This can be problematic because that money in the account is simply a snapshot in time. It doesn't tell you what expenses are coming up, or what inflows you might expect. And while a small business owner might think they have an intuitive understanding of both, as the business grows keeping those guide rails in one's head becomes impractical.
Unless you're extremely frugal with spending and have a constant surplus of cash, this can be a recipe for disaster. But being that frugal out of an abundance of caution means you have cash sitting idle that could be reinvested in the business. By having a more accurate handle on inflows and outflows you can make more informed decisions for the business.
If you have healthy surpluses, access to lines of credit and other short term debt facilities, a monthly period for your cash cycle probably makes sense. If you are red-lining the business and have little recourse if things get tight, you want to manage cash flow much more closely - a weekly or even daily cadence is appropriate.
What contributes to cash flow?
Revenue and expenses obviously play a huge role in your cash flow. But there are subsets of each that important to consider. A couple examples include:
- Accounts receivable - how much money is owed to you, and how long has it been owed?
- Accounts payable - how much do you owe vendors, and when is it due?
- Inventory - how much do you need to have to serve customers effectively without carrying too much overhead?
- Capital expenditures - how and when should you make investments in the business that will eventually have a positive ROI, and when can you expect that ROI to be achieved?
- Debt service - how much debt do you have, when does it need to be paid, and when should you pay down principal vs. simply paying interest?
Your cash flow management tools - the cash flow statement and the cash plan
There are two primary tools businesses use for managing cash, and they work closely together.
The first is the cash flow statement. This is a report that is created retroactively, to show you how cash flowed in and out of the business in a preceding period.
The cash plan is a forward-looking tool, and is effectively a forecast of future cash needs. A cash plan can look a couple months in advance all the way up to a year in advance.
A healthy cash flow management cadence starts with these two tools. You create your cash plan into the future. At the end of each month (or more frequently if necessary) you create your cash flow statement. And you compare the two documents to identify the degree and source of variance, updating your cash plan if necessary.
While most business owners use financial accounting software like Quickbooks and therefore have cash statements built into their financial management sytem (whether or not they look at them is another question), in our experience cash plans are much less common. And yet they are essential to a healthy cash management process.

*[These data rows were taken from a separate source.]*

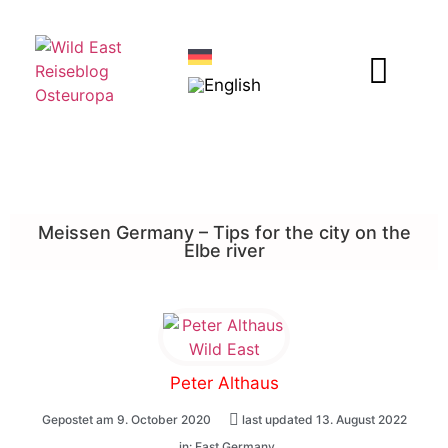
Meissen Germany – Tips for the city on the
Elbe river
Peter Althaus
Gepostet am
9. October 2020
last updated 13. August 2022
, in:
East Germany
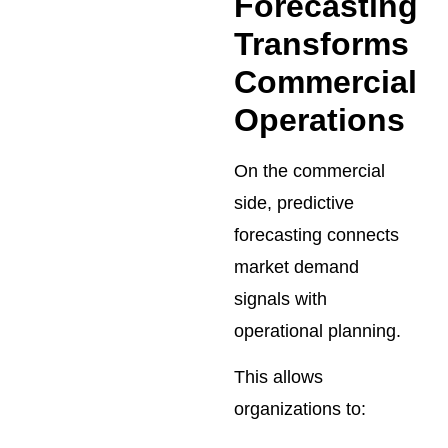
Forecasting
Transforms
Commercial
Operations
On the commercial
side, predictive
forecasting connects
market demand
signals with
operational planning.
This allows
organizations to:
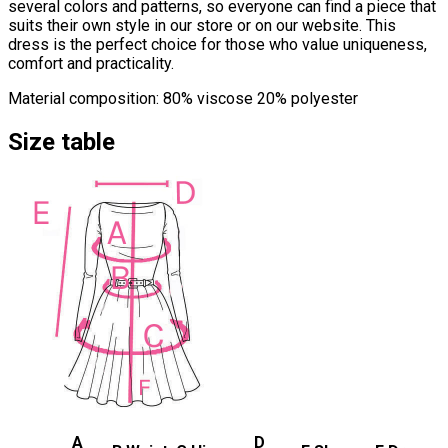
several colors and patterns, so everyone can find a piece that
suits their own style in our store or on our website. This
dress is the perfect choice for those who value uniqueness,
comfort and practicality.
Material composition: 80% viscose 20% polyester
Size table
A
D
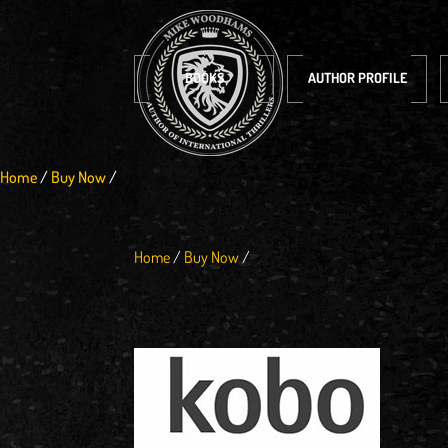
BOOKS
AUTHOR PROFILE
Home
/
Buy Now
/
Home
/
Buy Now
/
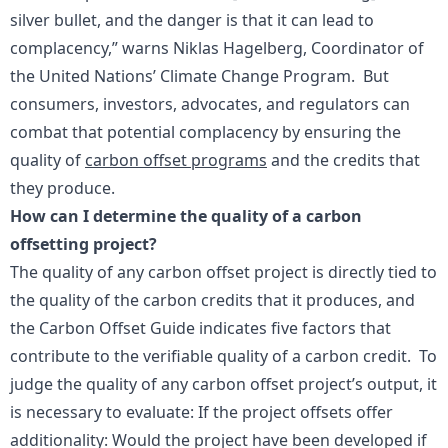
silver bullet, and the danger is that it can lead to
complacency,” warns Niklas Hagelberg, Coordinator of
the United Nations’ Climate Change Program. But
consumers, investors, advocates, and regulators can
combat that potential complacency by ensuring the
quality of
carbon offset programs
and the credits that
they produce.
How can I determine the quality of a carbon
offsetting project?
The quality of any carbon offset project is directly tied to
the quality of the carbon credits that it produces, and
the Carbon Offset Guide indicates five factors that
contribute to the verifiable quality of a carbon credit. To
judge the quality of any carbon offset project’s output, it
is necessary to evaluate: If the project offsets offer
additionality: Would the project have been developed if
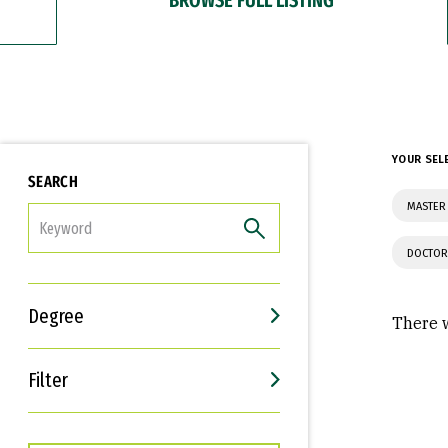
YOUR SEL
SEARCH
MASTER
FILTER
DOCTOR
Degree
There w
Filter
Interests
Career Goals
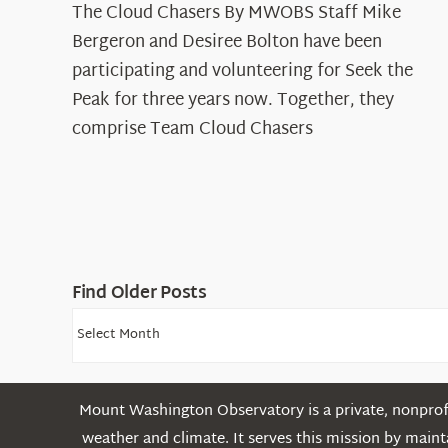
The Cloud Chasers By MWOBS Staff Mike
Peak
Spotlight:
Bergeron and Desiree Bolton have been
The
participating and volunteering for Seek the
Cloud
Peak for three years now. Together, they
Chasers
comprise Team Cloud Chasers
Find Older Posts
Find
Older
Posts
Mount Washington Observatory is a private, nonprofi
weather and climate. It serves this mission by mai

A good cash plan helps you prevent cash shortages that cath you off guard. When compared to your actual cash flow statements, they help you understand trends in the business and find opportunities for optimization. Like an operating budget, they help you anticipate future cash needs to facilitate growth and accomplish your business strategy. And they can give you additional color to your financial picture, which can not only help you sleep at night but also inform lending decisions with banks or establishing credit with suppliers.
Be conservative with your cash plan.
As a rule of thumb, whenever you are in doubt about a potential number in your cash plan it's wise to err on the side of caution. Estimate low on cash inflows, estimate high on cash outflows. The worst case scenario is you are too conservative, and have too much cash sitting idle. A problem, but not nearly as bad as the reverse.
It's also a good idea to maintain some amount of cushion in your cash plan, as plans never turn out exactly as one draws them up. How much of a cushion depends on the volatility of your business, but can range anywhere from 5% of average monthly disbursements up to 25% or more.
How to improve cash flow
With those two documents created, you can now start to examine the variance between your plan and the cash flow statements. In doing so, you can find ideas for ways to improve cash flow over time. A couple of suggestions for things to look for:
Raise prices.
Raising your prices is one of the fastest ways to improve cash flow. More revenue in means more more cash to pay bills. And yet raising prices is usually one of the last things owners think of.
Raising prices has a ton of benefits in a addition to improving cash flow. It's the fastest way to improve profitability (assuming you can deliver the same service for the same cost as before.) Over time it tends to attract higher caliber customers. And it can actually elevate your brand.
Be aggressive with receivables.
Revenue is like oxygen for your business. You want to get it as quickly as you possibly can. Optimizing your receivables is one of the best ways to improve your cash position. High receivables can put a big strain on your cash flow - and long-term receivables often turn into defaults, which can really mess with your projections.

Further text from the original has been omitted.